- EXERCISE GOAL
Every line below that holds the string "Estilo" must be copied.

(RECORDS SHOWN Opens)

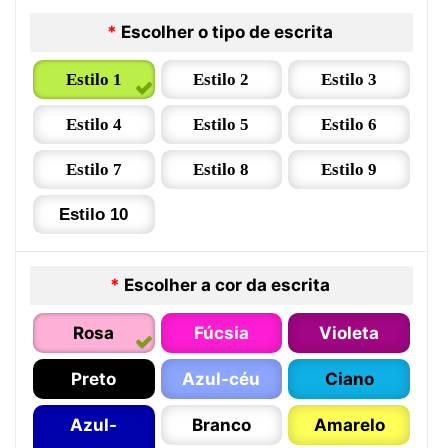
*
Escolher o tipo de escrita
Estilo 1
Estilo 2
Estilo 3
Estilo 4
Estilo 5
Estilo 6
Estilo 7
Estilo 8
Estilo 9
Estilo 10
*
Escolher a cor da escrita
Rosa
Fúcsia
Violeta
Preto
Azul-céu
Ciano
Azul-
Branco
Amarelo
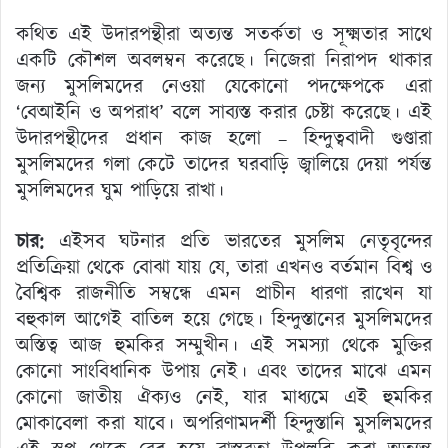
কথিত এই উদারপন্থীরা অত্যন্ত সতর্কতা ও সূক্ষ্মতার সাথে
একটি কৌশল অবলম্বন করেছে। নিজেরা নিরাপদ থাকার
জন্য মুসলিমদের নেওয়া যেকোনো পদক্ষেপকে এরা
‘বেআইনি ও অপরাধ’ বলে সাব্যস্ত করার চেষ্টা করেছে। এই
উদারপন্থীদের প্রধান কাজ হলো – হিন্দুত্ববাদী গুণ্ডারা
মুসলিমদের গলা কেটে তাদের ঘরবাড়ি জ্বালিয়ে দেয়া পর্যন্ত
মুসলিমদের ঘুম পাড়িয়ে রাখা।
চার:
এইসব ঘটনার প্রতি ভারতের মুসলিম নেতৃবৃন্দের
প্রতিক্রিয়া থেকে বোঝা যায় যে, তারা এখনও বর্তমান বিশ্ব ও
বৈশ্বিক রাজনীতি সম্বন্ধে এমন প্রাচীন ধারণা রাখেন যা
বহুকাল আগেই বাতিল হয়ে গেছে। হিন্দুস্তানের মুসলিমদের
অস্তিত্ব আজ হুমকির সম্মুখীন। এই সমস্যা থেকে মুক্তির
কোনো সাংবিধানিক উপায় নেই। এবং তাদের মাঝে এমন
কোনো জাতীয় ঐক্যও নেই, যার মাধ্যমে এই হুমকির
মোকাবেলা করা যাবে। অপরিণামদর্শী হিন্দুস্তানি মুসলিমদের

(RECORDS SHOWN Closes)

- FINISHED TASK
Estilo 1
Estilo 2
Estilo 3
Estilo 4
Estilo 5
Estilo 6
Estilo 7
Estilo 8
Estilo 9
Estilo 10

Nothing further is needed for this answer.